▸ Material provided:
>>>
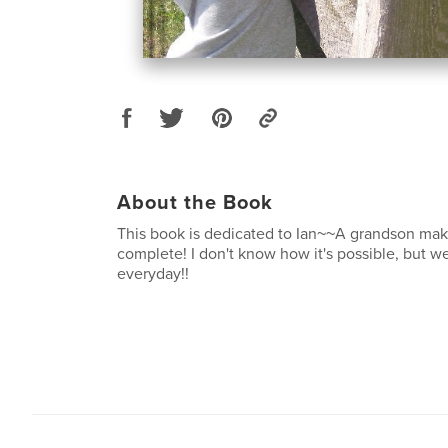
About the Book
This book is dedicated to Ian~~A grandson mak
complete! I don't know how it's possible, but 
everyday!!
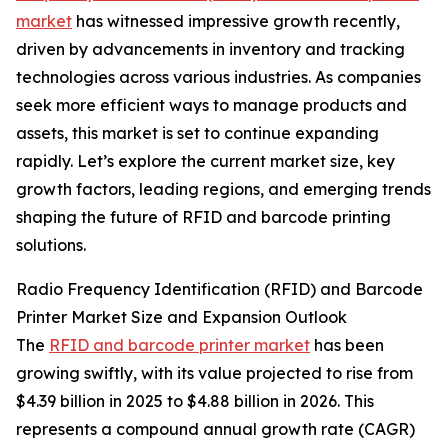
market
has witnessed impressive growth recently,
driven by advancements in inventory and tracking
technologies across various industries. As companies
seek more efficient ways to manage products and
assets, this market is set to continue expanding
rapidly. Let’s explore the current market size, key
growth factors, leading regions, and emerging trends
shaping the future of RFID and barcode printing
solutions.
Radio Frequency Identification (RFID) and Barcode
Printer Market Size and Expansion Outlook
The
RFID and barcode printer market
has been
growing swiftly, with its value projected to rise from
$4.39 billion in 2025 to $4.88 billion in 2026. This
represents a compound annual growth rate (CAGR)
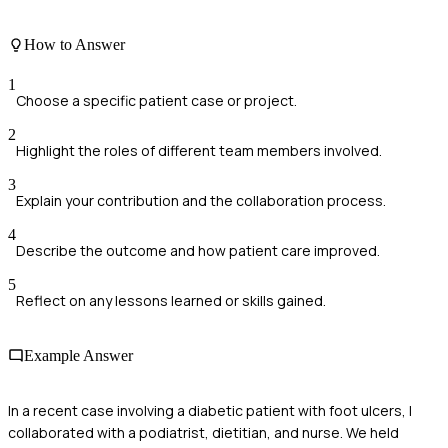
How to Answer
1
Choose a specific patient case or project.
2
Highlight the roles of different team members involved.
3
Explain your contribution and the collaboration process.
4
Describe the outcome and how patient care improved.
5
Reflect on any lessons learned or skills gained.
Example Answer
In a recent case involving a diabetic patient with foot ulcers, I
collaborated with a podiatrist, dietitian, and nurse. We held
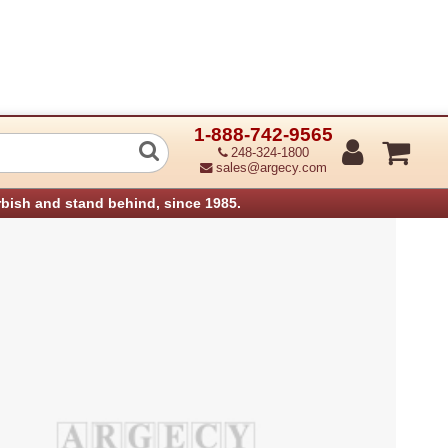
1-888-742-9565
peration Panel Assembly Aficio 180 (R
248-324-1800
sales@argecy.com
rbish and stand behind, since 1985.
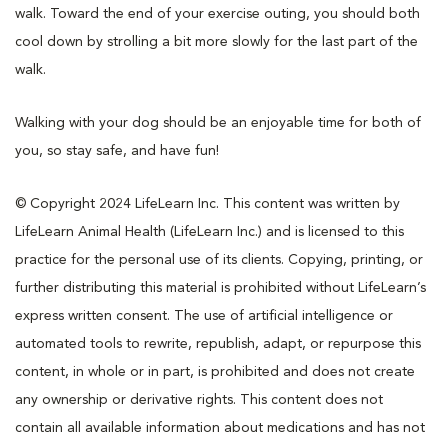
walk. Toward the end of your exercise outing, you should both
cool down by strolling a bit more slowly for the last part of the
walk.
Walking with your dog should be an enjoyable time for both of
you, so stay safe, and have fun!
© Copyright 2024 LifeLearn Inc. This content was written by
LifeLearn Animal Health (LifeLearn Inc.) and is licensed to this
practice for the personal use of its clients. Copying, printing, or
further distributing this material is prohibited without LifeLearn’s
express written consent. The use of artificial intelligence or
automated tools to rewrite, republish, adapt, or repurpose this
content, in whole or in part, is prohibited and does not create
any ownership or derivative rights. This content does not
contain all available information about medications and has not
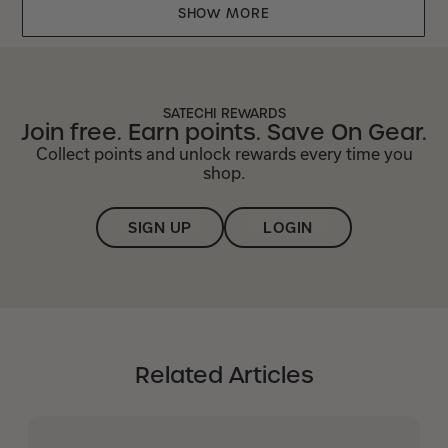
Mr
Mr
SHOW MORE
was
was
helpful.
not
helpful.
SATECHI REWARDS
Join free. Earn points. Save On Gear.
Collect points and unlock rewards every time you
shop.
SIGN UP
LOGIN
Related Articles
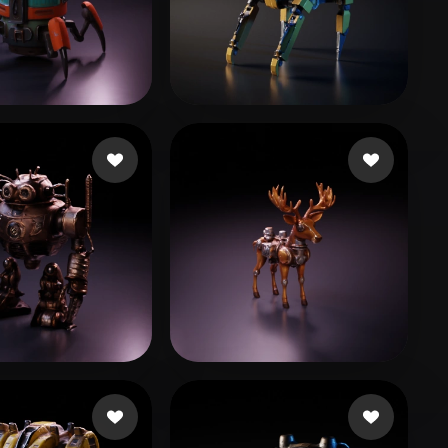
Stylized
Voxel
38 likes
Woody
90 likes
t5r
10 likes
Drazail
11 likes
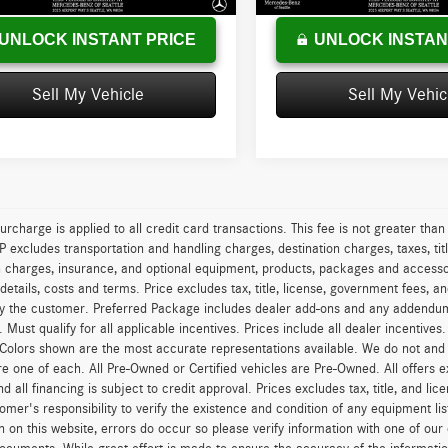
UNLOCK INSTANT PRICE
UNLOCK INSTAN
Sell My Vehicle
Sell My Vehic
urcharge is applied to all credit card transactions. This fee is not greater tha
excludes transportation and handling charges, destination charges, taxes, titl
on charges, insurance, and optional equipment, products, packages and accessor
 details, costs and terms. Price excludes tax, title, license, government fees, 
y the customer. Preferred Package includes dealer add-ons and any addendums f
ty. Must qualify for all applicable incentives. Prices include all dealer incentiv
 Colors shown are the most accurate representations available. We do not and ca
re one of each. All Pre-Owned or Certified vehicles are Pre-Owned. All offers e
nd all financing is subject to credit approval. Prices excludes tax, title, and l
tomer's responsibility to verify the existence and condition of any equipment li
n on this website, errors do occur so please verify information with one of ou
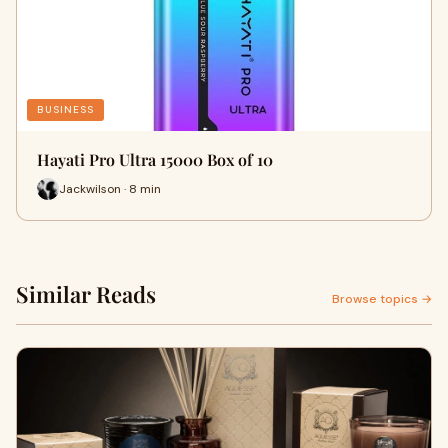
BUSINESS
Hayati Pro Ultra 15000 Box of 10
Jackwilson · 8 min
Similar Reads
Browse topics →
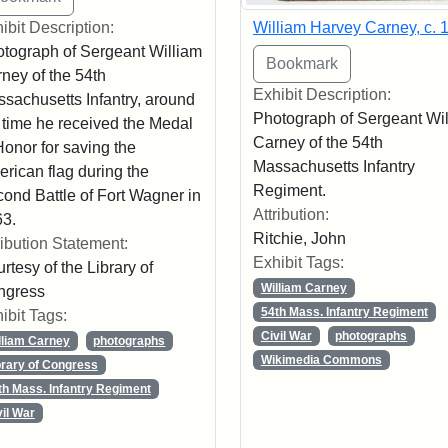
William Harvey Carney, c. 
ibit Description:
tograph of Sergeant William
ney of the 54th
Exhibit Description:
sachusetts Infantry, around
Photograph of Sergeant Wi
 time he received the Medal
Carney of the 54th
Honor for saving the
Massachusetts Infantry
rican flag during the
Regiment.
ond Battle of Fort Wagner in
Attribution:
3.
Ritchie, John
ribution Statement:
Exhibit Tags:
rtesy of the Library of
William Carney
ngress
54th Mass. Infantry Regiment
ibit Tags:
Civil War
photographs
lliam Carney
photographs
Wikimedia Commons
brary of Congress
th Mass. Infantry Regiment
vil War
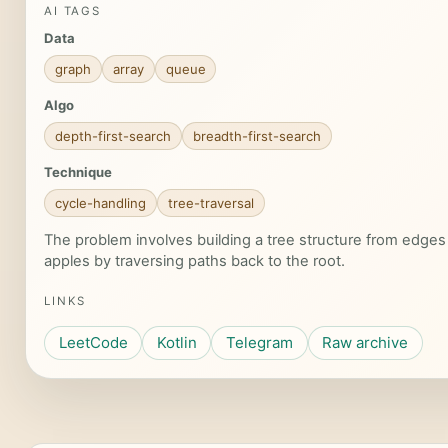
AI TAGS
Data
graph
array
queue
Algo
depth-first-search
breadth-first-search
Technique
cycle-handling
tree-traversal
The problem involves building a tree structure from edges
apples by traversing paths back to the root.
LINKS
LeetCode
Kotlin
Telegram
Raw archive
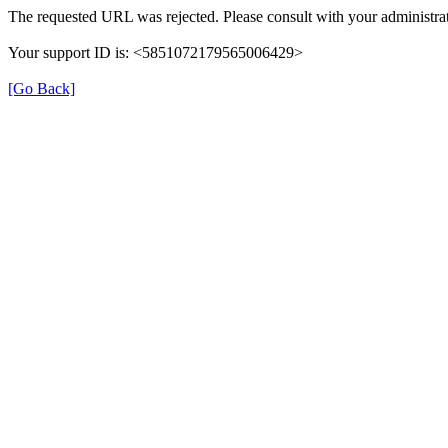
The requested URL was rejected. Please consult with your administrat
Your support ID is: <5851072179565006429>
[Go Back]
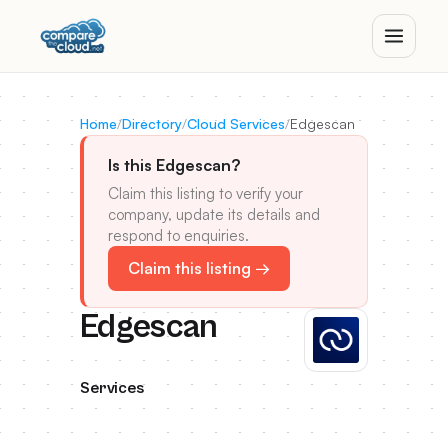
Home
/
Directory
/
Cloud Services
/
Edgescan
Is this Edgescan?
Claim this listing to verify your
company, update its details and
respond to enquiries.
Claim this listing →
Edgescan
Services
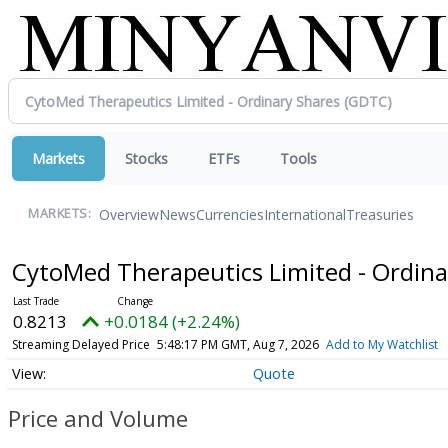
Markets
Stocks
ETFs
Tools
Overview
News
Currencies
International
Treasuries
MARKETS:
CytoMed Therapeutics Limited - Ordin
0.8213
+0.0184 (+2.24%)
Streaming Delayed Price
5:48:17 PM GMT, Aug 7, 2026
Add to My Watchlist
Quote
Price and Volume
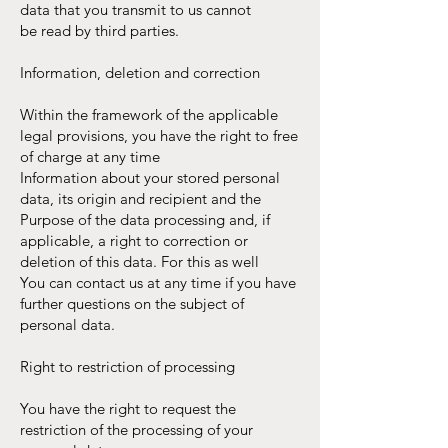
data that you transmit to us cannot
be read by third parties.
Information, deletion and correction
Within the framework of the applicable
legal provisions, you have the right to free
of charge at any time
Information about your stored personal
data, its origin and recipient and the
Purpose of the data processing and, if
applicable, a right to correction or
deletion of this data. For this as well
You can contact us at any time if you have
further questions on the subject of
personal data.
Right to restriction of processing
You have the right to request the
restriction of the processing of your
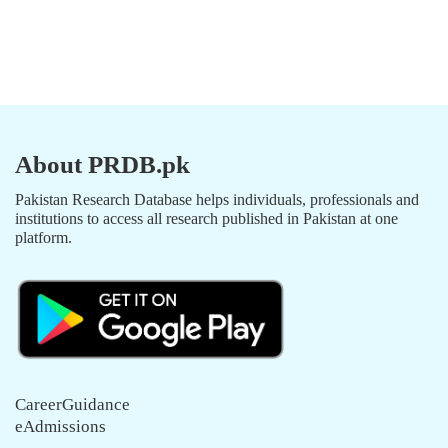
About PRDB.pk
Pakistan Research Database helps individuals, professionals and
institutions to access all research published in Pakistan at one
platform.
CareerGuidance
eAdmissions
<<<
▸ The task: Would you transcribe all of the entries above exactly, minus the images?

▸ Solution to this exercise:
About the Book
This book is dedicated to Ian~~A grandson mak
complete! I don't know how it's possible, but 
everyday!!
market
has witnessed impressive growth recently,
driven by advancements in inventory and tracking
technologies across various industries. As companies
seek more efficient ways to manage products and
assets, this market is set to continue expanding
rapidly. Let’s explore the current market size, key
growth factors, leading regions, and emerging trends
shaping the future of RFID and barcode printing
solutions.
Radio Frequency Identification (RFID) and Barcode
Printer Market Size and Expansion Outlook
The
RFID and barcode printer market
has been
growing swiftly, with its value projected to rise from
$4.39 billion in 2025 to $4.88 billion in 2026. This
represents a compound annual growth rate (CAGR)
How to Answer
1
Choose a specific patient case or project.
2
Highlight the roles of different team members involved.
3
Explain your contribution and the collaboration process.
4
Describe the outcome and how patient care improved.
5
Reflect on any lessons learned or skills gained.
Example Answer
In a recent case involving a diabetic patient with foot ulcers, I
collaborated with a podiatrist, dietitian, and nurse. We held
1-888-742-9565
peration Panel Assembly Aficio 180 (R
248-324-1800
sales@argecy.com
rbish and stand behind, since 1985.
walk. Toward the end of your exercise outing, you should both
cool down by strolling a bit more slowly for the last part of the
walk.
Walking with your dog should be an enjoyable time for both of
you, so stay safe, and have fun!
© Copyright 2024 LifeLearn Inc. This content was written by
LifeLearn Animal Health (LifeLearn Inc.) and is licensed to this
practice for the personal use of its clients. Copying, printing, or
further distributing this material is prohibited without LifeLearn’s
express written consent. The use of artificial intelligence or
automated tools to rewrite, republish, adapt, or repurpose this
content, in whole or in part, is prohibited and does not create
any ownership or derivative rights. This content does not
contain all available information about medications and has not
Mr
Mr
SHOW MORE
was
was
helpful.
not
helpful.
SATECHI REWARDS
Join free. Earn points. Save On Gear.
Collect points and unlock rewards every time you
shop.
SIGN UP
LOGIN
Related Articles
Stylized
Voxel
38 likes
Woody
90 likes
t5r
10 likes
Drazail
11 likes
UNLOCK INSTANT PRICE
UNLOCK INSTAN
Sell My Vehicle
Sell My Vehic
urcharge is applied to all credit card transactions. This fee is not greater tha
excludes transportation and handling charges, destination charges, taxes, titl
on charges, insurance, and optional equipment, products, packages and accessor
 details, costs and terms. Price excludes tax, title, license, government fees, 
y the customer. Preferred Package includes dealer add-ons and any addendums f
ty. Must qualify for all applicable incentives. Prices include all dealer incentiv
 Colors shown are the most accurate representations available. We do not and ca
re one of each. All Pre-Owned or Certified vehicles are Pre-Owned. All offers e
nd all financing is subject to credit approval. Prices excludes tax, title, and l
tomer's responsibility to verify the existence and condition of any equipment li
n on this website, errors do occur so please verify information with one of ou
BUSINESS
Hayati Pro Ultra 15000 Box of 10
Jackwilson · 8 min
Similar Reads
Browse topics →
William Harvey Carney, c. 
ibit Description:
tograph of Sergeant William
ney of the 54th
Exhibit Description:
sachusetts Infantry, around
Photograph of Sergeant Wi
 time he received the Medal
Carney of the 54th
Honor for saving the
Massachusetts Infantry
rican flag during the
Regiment.
ond Battle of Fort Wagner in
Attribution:
3.
Ritchie, John
ribution Statement:
Exhibit Tags:
rtesy of the Library of
William Carney
ngress
54th Mass. Infantry Regiment
ibit Tags:
Civil War
photographs
lliam Carney
photographs
Wikimedia Commons
brary of Congress
th Mass. Infantry Regiment
vil War
AI TAGS
Data
graph
array
queue
Algo
depth-first-search
breadth-first-search
Technique
cycle-handling
tree-traversal
The problem involves building a tree structure from edges
apples by traversing paths back to the root.
LINKS
LeetCode
Kotlin
Telegram
Raw archive
The requested URL was rejected. Please consult with your administrat
Your support ID is: <5851072179565006429>
[Go Back]
Home
/
Directory
/
Cloud Services
/
Edgescan
Is this Edgescan?
Claim this listing to verify your
company, update its details and
respond to enquiries.
Claim this listing →
Edgescan
Services
Markets
Stocks
ETFs
Tools
Overview
News
Currencies
International
Treasuries
MARKETS:
CytoMed Therapeutics Limited - Ordin
0.8213
+0.0184 (+2.24%)
Streaming Delayed Price
5:48:17 PM GMT, Aug 7, 2026
Add to My Watchlist
Quote
Price and Volume
data that you transmit to us cannot
be read by third parties.
Information, deletion and correction
Within the framework of the applicable
legal provisions, you have the right to free
of charge at any time
Information about your stored personal
data, its origin and recipient and the
Purpose of the data processing and, if
applicable, a right to correction or
deletion of this data. For this as well
You can contact us at any time if you have
further questions on the subject of
personal data.
Right to restriction of processing
You have the right to request the
restriction of the processing of your
About PRDB.pk
Pakistan Research Database helps individuals, professionals and
institutions to access all research published in Pakistan at one
platform.
CareerGuidance
eAdmissions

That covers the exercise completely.